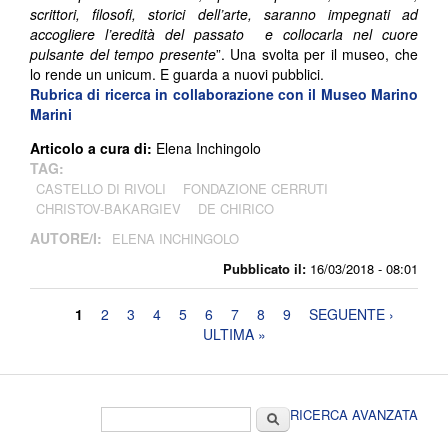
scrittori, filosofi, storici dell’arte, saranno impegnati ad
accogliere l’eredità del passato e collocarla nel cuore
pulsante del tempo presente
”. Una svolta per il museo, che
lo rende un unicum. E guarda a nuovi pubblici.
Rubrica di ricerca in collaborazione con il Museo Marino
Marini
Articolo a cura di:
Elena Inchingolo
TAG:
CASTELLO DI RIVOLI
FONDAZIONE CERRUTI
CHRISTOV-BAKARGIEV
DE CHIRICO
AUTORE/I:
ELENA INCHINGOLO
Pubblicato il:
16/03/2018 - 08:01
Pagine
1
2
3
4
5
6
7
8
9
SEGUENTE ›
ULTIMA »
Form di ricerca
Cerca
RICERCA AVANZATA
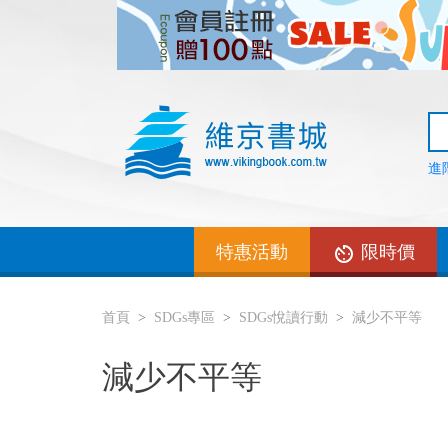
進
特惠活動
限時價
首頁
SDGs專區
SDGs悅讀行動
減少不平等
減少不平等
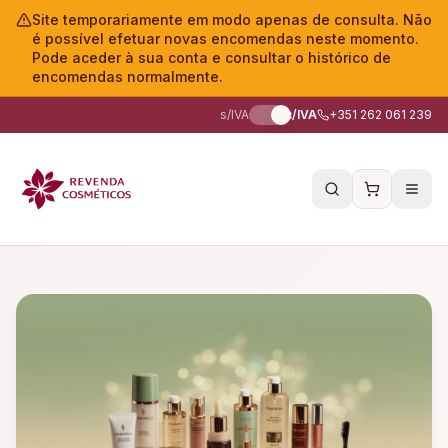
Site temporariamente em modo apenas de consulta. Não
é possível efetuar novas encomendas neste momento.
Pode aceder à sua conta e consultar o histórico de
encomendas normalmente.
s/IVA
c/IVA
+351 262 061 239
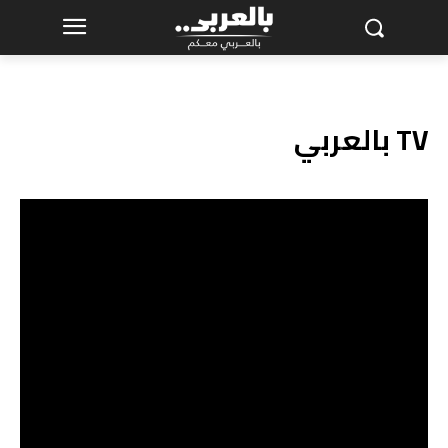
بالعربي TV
····················
- [Description of the task]:
From the listing above, copy out each line where the word "encomendas" appears.

- [Result of this exercise]:
é possível efetuar novas encomendas neste momento.
encomendas normalmente.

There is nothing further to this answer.